*** Records for this task Section Begins ***
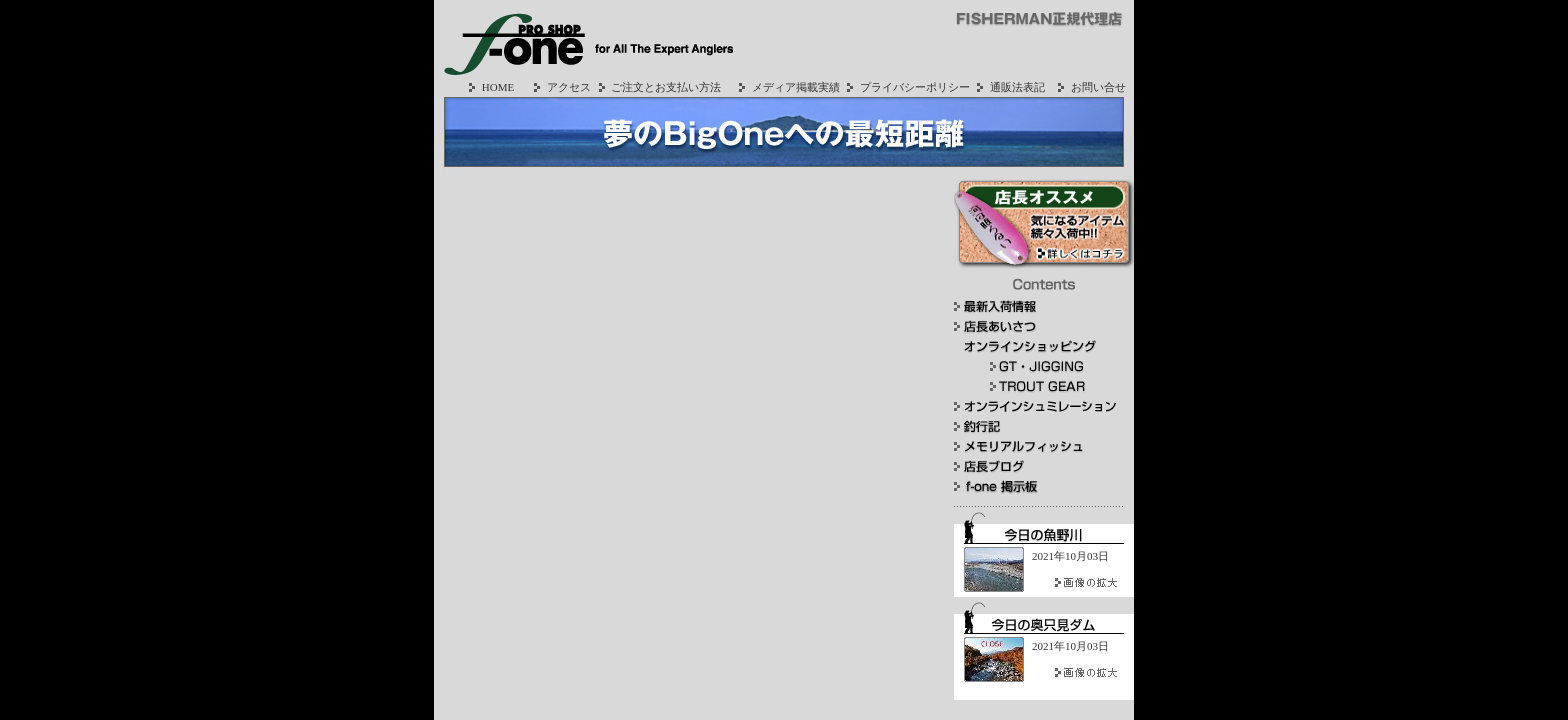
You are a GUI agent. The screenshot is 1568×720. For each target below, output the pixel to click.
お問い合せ (1089, 87)
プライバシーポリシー (906, 87)
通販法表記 (1008, 87)
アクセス (560, 87)
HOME (489, 87)
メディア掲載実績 (787, 87)
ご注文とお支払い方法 (658, 87)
*** Records for this task Section Ends ***
**Your objective**
Restate the whole of the material word for word without the pictures.

**Exercise solution**
You are a GUI agent. The screenshot is 1568×720. For each target below, output the pixel to click.
お問い合せ (1089, 87)
プライバシーポリシー (906, 87)
通販法表記 (1008, 87)
アクセス (560, 87)
HOME (489, 87)
メディア掲載実績 (787, 87)
ご注文とお支払い方法 (658, 87)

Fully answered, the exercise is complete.